About this exercise: Copy exactly the stretch of data below from the line with "Test plans must" through the line with "Seamless Integration: Redirect", including both of those lines.
*-*-*
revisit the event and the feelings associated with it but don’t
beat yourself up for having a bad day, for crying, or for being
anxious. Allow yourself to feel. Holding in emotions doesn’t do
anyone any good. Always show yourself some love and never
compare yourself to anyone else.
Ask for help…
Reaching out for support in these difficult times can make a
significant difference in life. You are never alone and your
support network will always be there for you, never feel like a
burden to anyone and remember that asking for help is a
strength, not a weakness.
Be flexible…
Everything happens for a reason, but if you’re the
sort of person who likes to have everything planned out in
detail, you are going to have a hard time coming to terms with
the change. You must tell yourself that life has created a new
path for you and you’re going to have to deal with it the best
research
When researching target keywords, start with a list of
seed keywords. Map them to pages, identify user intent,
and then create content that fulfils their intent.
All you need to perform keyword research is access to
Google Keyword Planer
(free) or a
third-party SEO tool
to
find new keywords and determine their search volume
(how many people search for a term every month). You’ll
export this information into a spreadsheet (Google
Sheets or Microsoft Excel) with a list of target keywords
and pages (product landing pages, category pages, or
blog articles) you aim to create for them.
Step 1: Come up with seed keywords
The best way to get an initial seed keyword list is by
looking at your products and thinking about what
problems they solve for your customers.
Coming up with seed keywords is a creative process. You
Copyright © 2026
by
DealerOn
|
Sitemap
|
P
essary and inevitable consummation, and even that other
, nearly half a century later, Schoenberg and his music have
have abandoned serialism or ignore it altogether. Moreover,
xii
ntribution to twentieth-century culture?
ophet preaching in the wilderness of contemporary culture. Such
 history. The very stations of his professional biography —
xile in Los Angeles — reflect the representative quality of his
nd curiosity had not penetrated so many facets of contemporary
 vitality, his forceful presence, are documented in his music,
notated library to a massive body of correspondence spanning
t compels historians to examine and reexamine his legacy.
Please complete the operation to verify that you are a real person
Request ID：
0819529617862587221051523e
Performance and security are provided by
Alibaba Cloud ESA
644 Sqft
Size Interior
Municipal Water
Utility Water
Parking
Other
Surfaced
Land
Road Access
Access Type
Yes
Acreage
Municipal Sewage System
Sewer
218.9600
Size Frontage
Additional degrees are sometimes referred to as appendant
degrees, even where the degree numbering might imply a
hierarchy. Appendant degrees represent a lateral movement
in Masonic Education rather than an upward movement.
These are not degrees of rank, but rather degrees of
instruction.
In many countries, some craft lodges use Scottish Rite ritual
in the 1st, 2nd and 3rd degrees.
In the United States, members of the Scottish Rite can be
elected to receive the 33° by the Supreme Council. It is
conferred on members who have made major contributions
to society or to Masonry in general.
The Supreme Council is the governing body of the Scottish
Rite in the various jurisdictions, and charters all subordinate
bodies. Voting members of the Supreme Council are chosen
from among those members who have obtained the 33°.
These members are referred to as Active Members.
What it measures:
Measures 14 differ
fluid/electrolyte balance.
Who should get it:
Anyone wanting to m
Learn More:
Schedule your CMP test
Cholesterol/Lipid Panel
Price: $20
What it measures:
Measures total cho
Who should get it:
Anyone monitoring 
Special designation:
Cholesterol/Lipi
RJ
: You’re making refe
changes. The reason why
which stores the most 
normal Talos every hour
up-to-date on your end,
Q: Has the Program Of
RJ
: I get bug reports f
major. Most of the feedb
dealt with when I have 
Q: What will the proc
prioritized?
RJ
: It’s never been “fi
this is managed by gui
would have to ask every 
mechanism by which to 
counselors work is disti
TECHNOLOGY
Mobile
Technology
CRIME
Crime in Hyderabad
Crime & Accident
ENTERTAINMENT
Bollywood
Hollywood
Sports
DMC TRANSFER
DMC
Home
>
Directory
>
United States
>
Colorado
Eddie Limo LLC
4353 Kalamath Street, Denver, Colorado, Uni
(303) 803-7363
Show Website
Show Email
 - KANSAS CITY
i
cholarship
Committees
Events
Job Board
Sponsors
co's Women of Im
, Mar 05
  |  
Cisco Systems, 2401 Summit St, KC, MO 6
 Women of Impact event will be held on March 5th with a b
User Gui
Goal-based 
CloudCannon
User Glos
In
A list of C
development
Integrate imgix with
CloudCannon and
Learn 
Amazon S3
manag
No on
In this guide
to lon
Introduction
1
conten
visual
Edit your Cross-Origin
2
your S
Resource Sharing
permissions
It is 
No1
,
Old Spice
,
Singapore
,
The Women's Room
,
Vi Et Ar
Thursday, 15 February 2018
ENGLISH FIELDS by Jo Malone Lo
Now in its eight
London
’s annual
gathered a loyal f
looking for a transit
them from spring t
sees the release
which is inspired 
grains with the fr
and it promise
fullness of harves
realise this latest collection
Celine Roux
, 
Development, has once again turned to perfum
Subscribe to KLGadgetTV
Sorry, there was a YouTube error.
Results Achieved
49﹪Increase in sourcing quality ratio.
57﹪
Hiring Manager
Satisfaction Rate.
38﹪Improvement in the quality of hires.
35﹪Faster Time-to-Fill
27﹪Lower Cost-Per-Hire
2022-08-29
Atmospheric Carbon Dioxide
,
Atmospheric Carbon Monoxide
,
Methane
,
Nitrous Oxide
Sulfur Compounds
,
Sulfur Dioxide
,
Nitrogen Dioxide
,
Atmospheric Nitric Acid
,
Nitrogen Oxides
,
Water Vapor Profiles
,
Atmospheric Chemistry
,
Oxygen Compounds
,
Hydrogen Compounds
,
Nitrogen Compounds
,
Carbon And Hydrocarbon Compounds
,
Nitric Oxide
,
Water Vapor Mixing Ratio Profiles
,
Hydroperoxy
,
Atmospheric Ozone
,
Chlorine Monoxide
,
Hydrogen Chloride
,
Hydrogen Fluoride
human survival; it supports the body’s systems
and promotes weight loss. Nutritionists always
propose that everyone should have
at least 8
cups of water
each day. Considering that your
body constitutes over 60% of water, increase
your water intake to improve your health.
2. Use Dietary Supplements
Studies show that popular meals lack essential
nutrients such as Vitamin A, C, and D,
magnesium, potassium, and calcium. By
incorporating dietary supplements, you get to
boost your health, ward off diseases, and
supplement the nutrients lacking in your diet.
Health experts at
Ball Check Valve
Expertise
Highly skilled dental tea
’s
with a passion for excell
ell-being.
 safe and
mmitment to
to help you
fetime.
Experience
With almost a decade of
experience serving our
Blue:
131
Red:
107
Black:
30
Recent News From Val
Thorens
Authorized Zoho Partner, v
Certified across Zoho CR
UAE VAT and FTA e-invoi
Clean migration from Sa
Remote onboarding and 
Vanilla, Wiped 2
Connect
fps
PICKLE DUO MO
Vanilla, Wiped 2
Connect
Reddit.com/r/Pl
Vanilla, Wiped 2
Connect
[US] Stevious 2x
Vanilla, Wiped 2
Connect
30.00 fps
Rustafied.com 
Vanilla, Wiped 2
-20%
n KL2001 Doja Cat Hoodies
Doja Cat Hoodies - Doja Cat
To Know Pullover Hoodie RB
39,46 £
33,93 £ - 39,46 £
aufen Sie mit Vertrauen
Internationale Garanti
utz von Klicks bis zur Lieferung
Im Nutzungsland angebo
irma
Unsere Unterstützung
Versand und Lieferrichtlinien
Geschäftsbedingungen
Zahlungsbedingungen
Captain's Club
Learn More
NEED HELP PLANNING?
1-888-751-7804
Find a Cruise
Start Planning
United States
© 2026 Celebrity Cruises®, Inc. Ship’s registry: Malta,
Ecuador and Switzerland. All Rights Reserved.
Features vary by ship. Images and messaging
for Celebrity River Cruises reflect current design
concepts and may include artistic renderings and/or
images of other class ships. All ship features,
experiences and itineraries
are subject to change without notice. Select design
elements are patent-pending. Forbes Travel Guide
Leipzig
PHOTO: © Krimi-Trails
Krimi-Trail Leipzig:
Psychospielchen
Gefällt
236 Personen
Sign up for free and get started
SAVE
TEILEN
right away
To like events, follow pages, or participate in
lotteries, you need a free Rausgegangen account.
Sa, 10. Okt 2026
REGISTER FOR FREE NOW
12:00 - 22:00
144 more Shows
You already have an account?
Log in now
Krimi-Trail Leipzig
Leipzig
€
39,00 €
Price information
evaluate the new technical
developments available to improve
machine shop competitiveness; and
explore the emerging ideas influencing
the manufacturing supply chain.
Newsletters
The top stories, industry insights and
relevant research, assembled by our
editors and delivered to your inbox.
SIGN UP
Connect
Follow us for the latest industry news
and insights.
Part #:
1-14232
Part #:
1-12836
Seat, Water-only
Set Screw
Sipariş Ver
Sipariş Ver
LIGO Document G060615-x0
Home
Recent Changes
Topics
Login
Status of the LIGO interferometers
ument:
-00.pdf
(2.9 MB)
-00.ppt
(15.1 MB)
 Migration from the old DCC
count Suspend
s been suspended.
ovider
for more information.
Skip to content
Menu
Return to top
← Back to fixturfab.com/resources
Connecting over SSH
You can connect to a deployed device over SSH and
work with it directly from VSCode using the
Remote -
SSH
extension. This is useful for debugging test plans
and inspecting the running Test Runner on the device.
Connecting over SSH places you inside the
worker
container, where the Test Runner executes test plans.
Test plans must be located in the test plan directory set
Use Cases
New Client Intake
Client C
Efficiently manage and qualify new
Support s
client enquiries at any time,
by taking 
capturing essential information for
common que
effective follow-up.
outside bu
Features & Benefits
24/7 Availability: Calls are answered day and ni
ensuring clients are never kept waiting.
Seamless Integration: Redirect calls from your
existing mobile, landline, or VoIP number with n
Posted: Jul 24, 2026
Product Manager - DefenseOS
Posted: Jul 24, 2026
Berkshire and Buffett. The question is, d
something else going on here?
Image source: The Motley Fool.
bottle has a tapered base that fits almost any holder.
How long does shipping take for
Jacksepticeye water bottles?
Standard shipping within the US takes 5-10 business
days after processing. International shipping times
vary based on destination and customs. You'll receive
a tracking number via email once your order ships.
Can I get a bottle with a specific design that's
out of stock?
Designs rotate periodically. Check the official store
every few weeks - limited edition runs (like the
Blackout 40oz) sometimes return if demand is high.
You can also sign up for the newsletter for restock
*-*-*
Output below:
Test plans must be located in the test plan directory set
Use Cases
New Client Intake
Client C
Efficiently manage and qualify new
Support s
client enquiries at any time,
by taking 
capturing essential information for
common que
effective follow-up.
outside bu
Features & Benefits
24/7 Availability: Calls are answered day and ni
ensuring clients are never kept waiting.
Seamless Integration: Redirect calls from your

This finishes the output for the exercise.